*The task:* From the first line to the last, write out the records exactly.

*Exercise material:*
##########
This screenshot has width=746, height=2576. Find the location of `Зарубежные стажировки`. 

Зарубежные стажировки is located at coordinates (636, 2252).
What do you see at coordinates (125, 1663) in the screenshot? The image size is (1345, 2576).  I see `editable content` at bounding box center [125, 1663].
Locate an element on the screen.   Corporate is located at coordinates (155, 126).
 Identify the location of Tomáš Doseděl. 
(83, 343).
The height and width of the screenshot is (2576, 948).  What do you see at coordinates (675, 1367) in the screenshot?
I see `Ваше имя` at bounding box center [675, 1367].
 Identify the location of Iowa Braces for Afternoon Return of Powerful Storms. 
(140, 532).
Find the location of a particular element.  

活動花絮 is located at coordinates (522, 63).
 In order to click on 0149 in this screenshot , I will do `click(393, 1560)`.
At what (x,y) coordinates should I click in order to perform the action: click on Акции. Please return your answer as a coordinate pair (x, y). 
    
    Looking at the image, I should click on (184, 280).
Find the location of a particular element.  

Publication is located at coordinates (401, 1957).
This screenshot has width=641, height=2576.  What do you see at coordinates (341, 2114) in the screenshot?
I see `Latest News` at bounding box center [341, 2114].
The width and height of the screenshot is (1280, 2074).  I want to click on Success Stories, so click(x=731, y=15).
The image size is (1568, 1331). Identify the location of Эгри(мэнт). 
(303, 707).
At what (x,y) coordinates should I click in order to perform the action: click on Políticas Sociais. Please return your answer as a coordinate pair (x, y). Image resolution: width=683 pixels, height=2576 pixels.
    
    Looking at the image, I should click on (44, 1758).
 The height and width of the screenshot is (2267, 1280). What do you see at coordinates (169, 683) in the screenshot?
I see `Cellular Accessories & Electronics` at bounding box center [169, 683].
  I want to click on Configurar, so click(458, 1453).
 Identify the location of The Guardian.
##########
*Answer section:*
This screenshot has width=746, height=2576. Find the location of `Зарубежные стажировки`. 

Зарубежные стажировки is located at coordinates (636, 2252).
What do you see at coordinates (125, 1663) in the screenshot? The image size is (1345, 2576).  I see `editable content` at bounding box center [125, 1663].
Locate an element on the screen.   Corporate is located at coordinates (155, 126).
 Identify the location of Tomáš Doseděl. 
(83, 343).
The height and width of the screenshot is (2576, 948).  What do you see at coordinates (675, 1367) in the screenshot?
I see `Ваше имя` at bounding box center [675, 1367].
 Identify the location of Iowa Braces for Afternoon Return of Powerful Storms. 
(140, 532).
Find the location of a particular element.  

活動花絮 is located at coordinates (522, 63).
 In order to click on 0149 in this screenshot , I will do `click(393, 1560)`.
At what (x,y) coordinates should I click in order to perform the action: click on Акции. Please return your answer as a coordinate pair (x, y). 
    
    Looking at the image, I should click on (184, 280).
Find the location of a particular element.  

Publication is located at coordinates (401, 1957).
This screenshot has width=641, height=2576.  What do you see at coordinates (341, 2114) in the screenshot?
I see `Latest News` at bounding box center [341, 2114].
The width and height of the screenshot is (1280, 2074).  I want to click on Success Stories, so click(x=731, y=15).
The image size is (1568, 1331). Identify the location of Эгри(мэнт). 
(303, 707).
At what (x,y) coordinates should I click in order to perform the action: click on Políticas Sociais. Please return your answer as a coordinate pair (x, y). Image resolution: width=683 pixels, height=2576 pixels.
    
    Looking at the image, I should click on (44, 1758).
 The height and width of the screenshot is (2267, 1280). What do you see at coordinates (169, 683) in the screenshot?
I see `Cellular Accessories & Electronics` at bounding box center [169, 683].
  I want to click on Configurar, so click(458, 1453).
 Identify the location of The Guardian.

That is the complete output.